Jailed: Met Police sergeant who ‘stole from the dead’
PUBLISHED: 17:00 07 January 2020 | UPDATED: 17:31 07 January 2020
A former police sergeant in east London has been jailed today for two years and three months for “stealing from the dead”.
Graeme Williams had been found guilty at an earlier court appearance on three charges of theft as an employee by stealing money and property from the estates of people who had died.
The 66-year-old, who served under what is now the Met's East Central Command covering Tower Hamlets and Hackney, retired in 2013.
Met Police Commander Marcus Barnett has made a second public apology to the families following his conviction and sentence at Snaresbrook crown court.
"I am truly sorry," the police chief said. "I have been appalled to learn that Williams took advantage of the trust placed in him and abused it for his own financial gain.
"It is disgraceful that the families have suffered further distress at a time when they were mourning their loved ones."
Williams's role had been the point of contact for sudden deaths that were non-suspicious, so that no criminal investigation would be taking place.
He was asked to continue the same role as a police volunteer after his retirement, which gave him control over cash and property recovered from the homes of people in east London who had died and was responsible for keeping it safe until their heirs were located.
But Williams stole more than £11,000 as well as furniture worth £5,000 from the estates of three people between 2012 when he was a serving officer and 2015 as a police volunteer, it emerged at his trial.
Many officers and staff in the rank and file in the Met who worked with Williams over the years were stunned at his actions while working in a position pf public trust.

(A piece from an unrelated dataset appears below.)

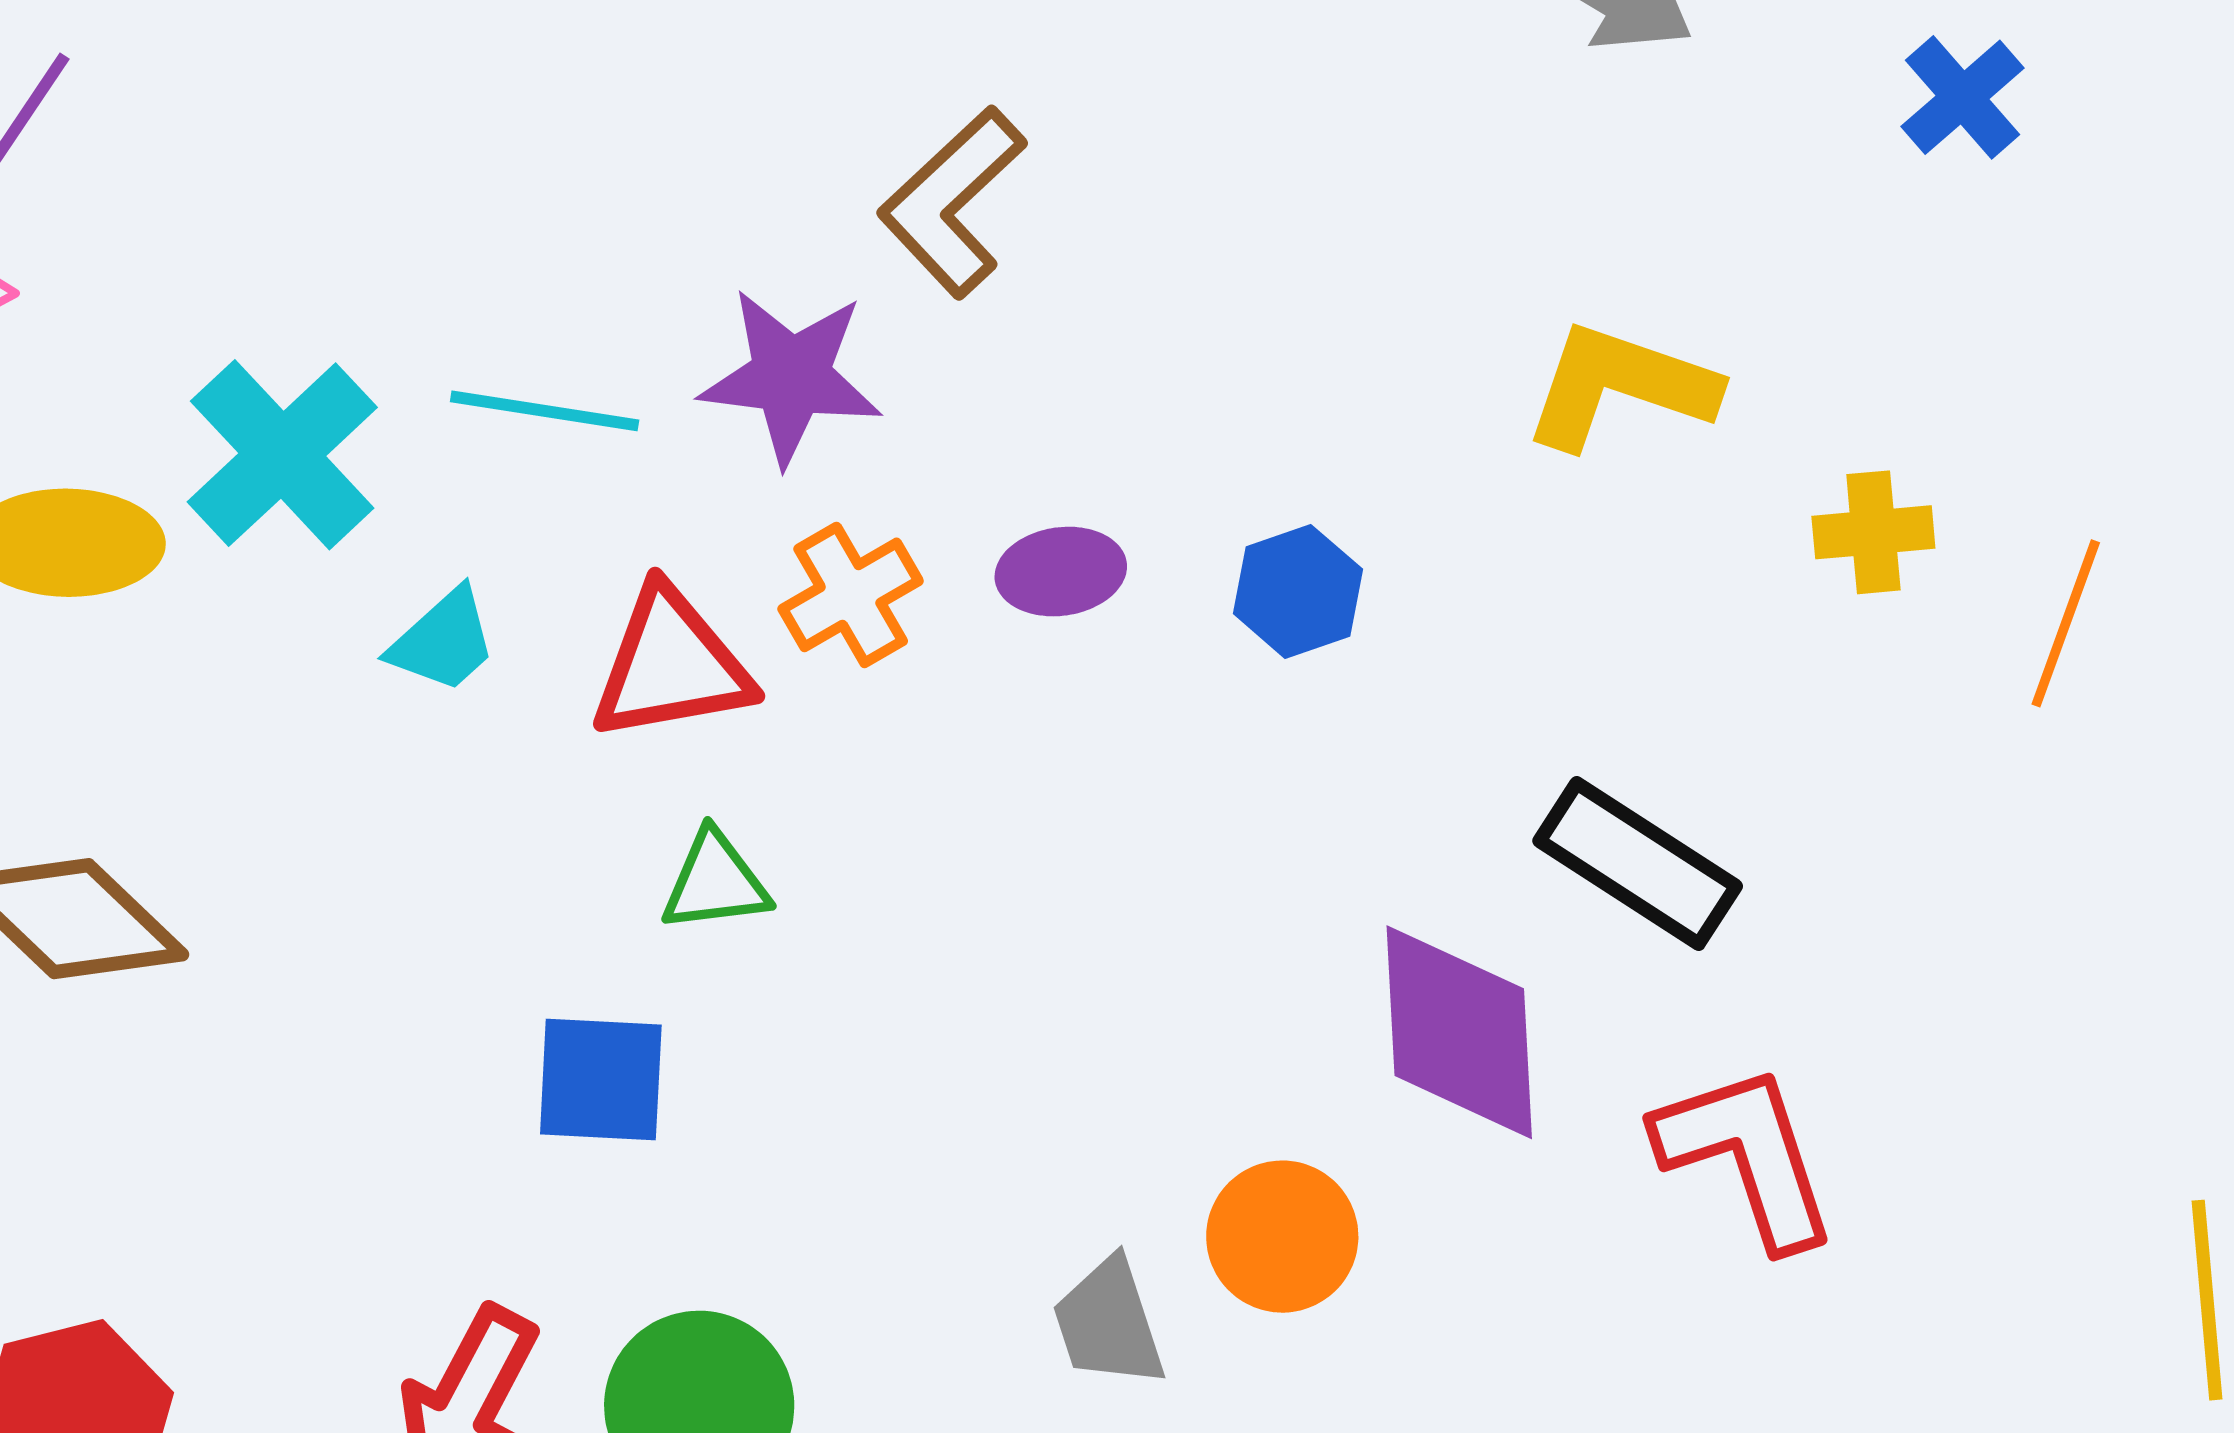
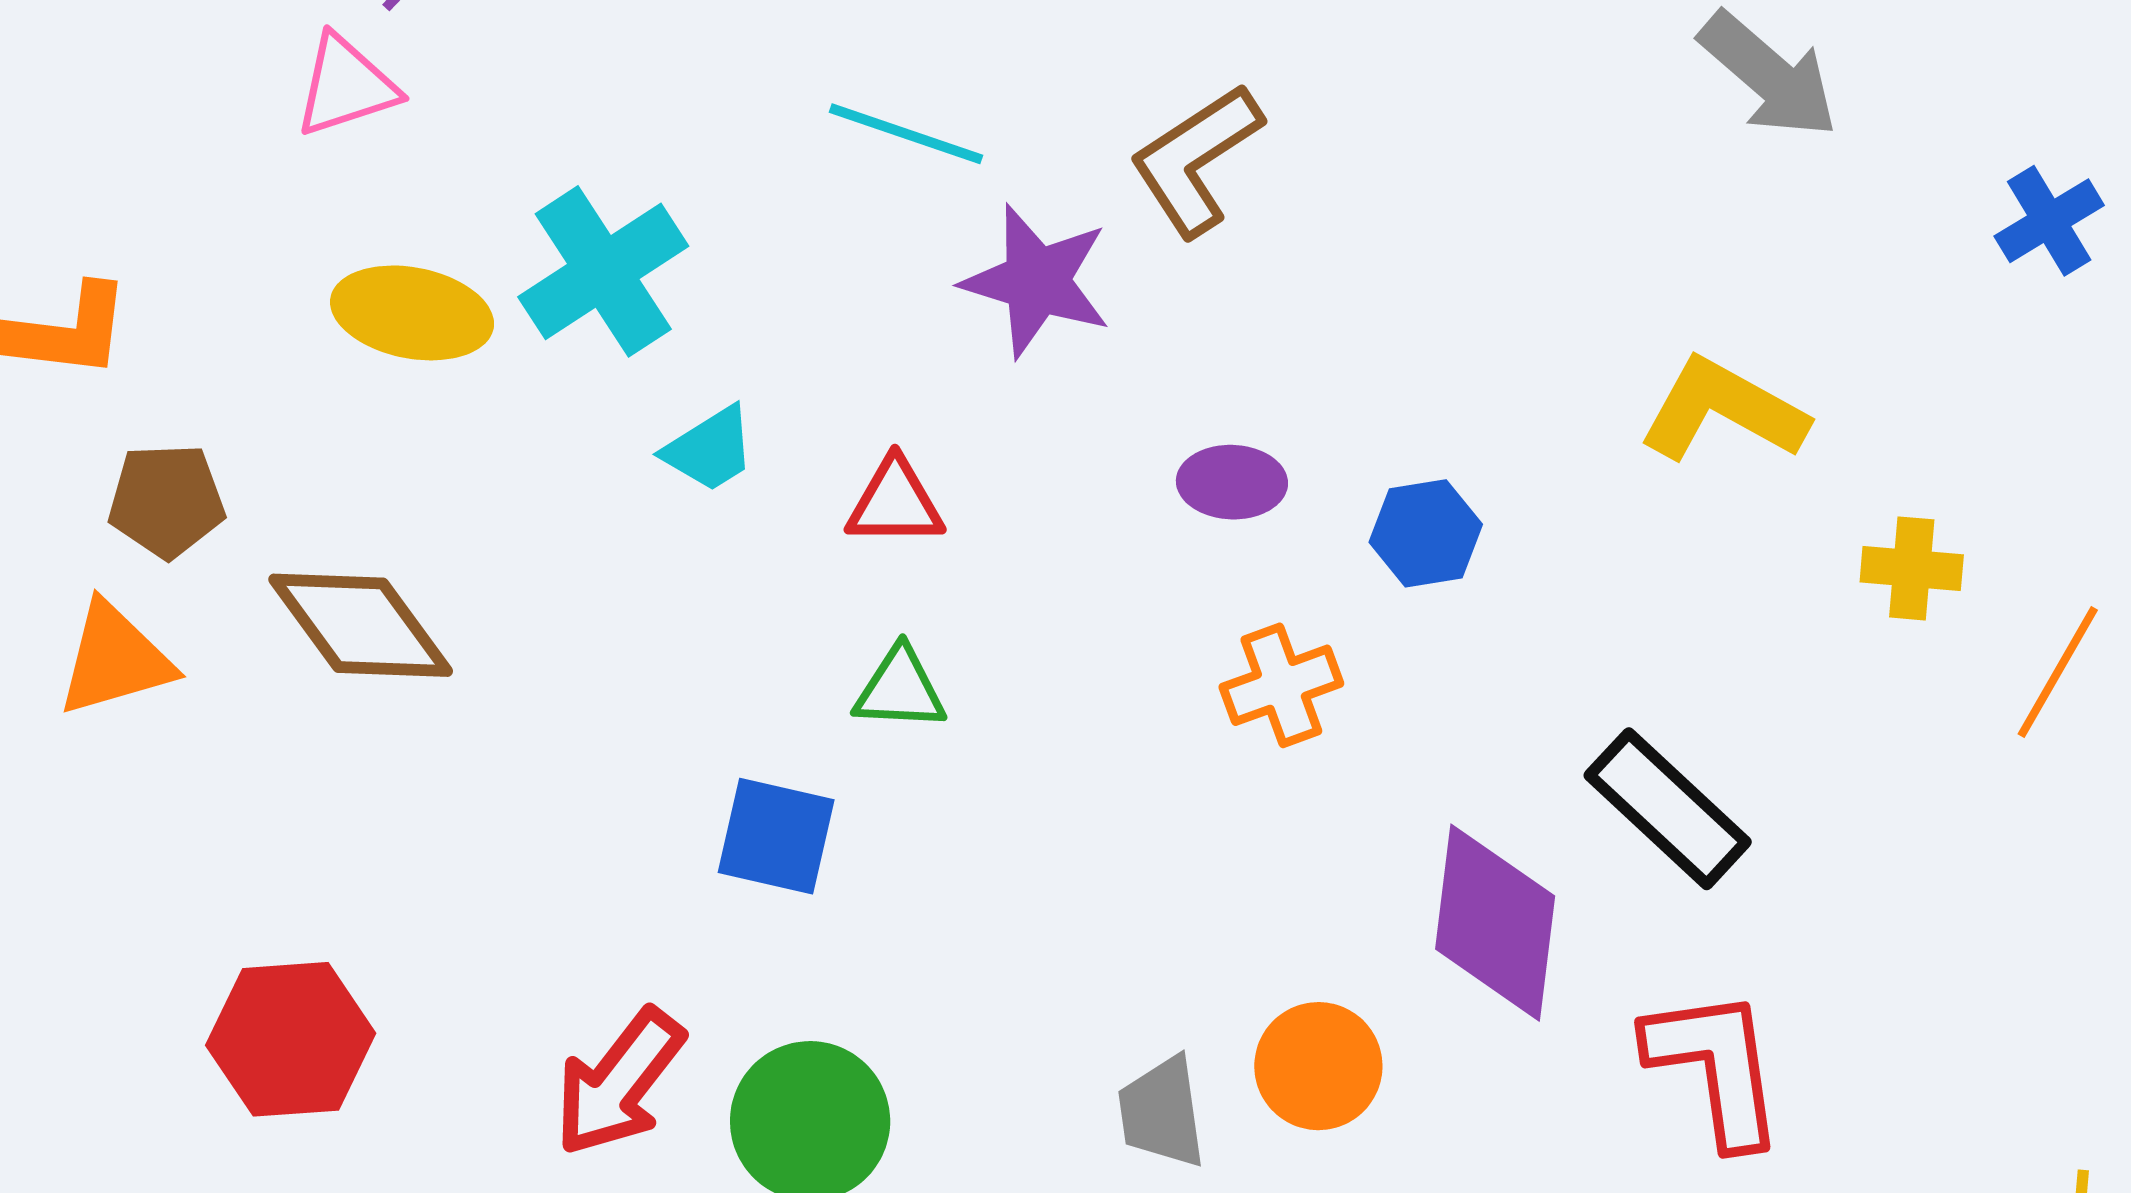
cyan line: (545, 411) -> (906, 134), moved
orange cross: (851, 595) -> (1281, 685), moved
red triangle: (671, 665) -> (895, 503), size x0.7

Condemnation came from Det Con Matt Wigg who said after the conviction: "To steal from the dead is shameful. It beggars belief that someone trusted as a police officer and a volunteer should behave so disgracefully."
Williams, from Borehamwood in Hertfordshire, who had served 26 years with the Met, was sentenced today to 27 months for three counts of theft when he appeared in the dock.
His case is now being looked into by the Directorate of Professional Standards, Scotland Yard has since confirmed.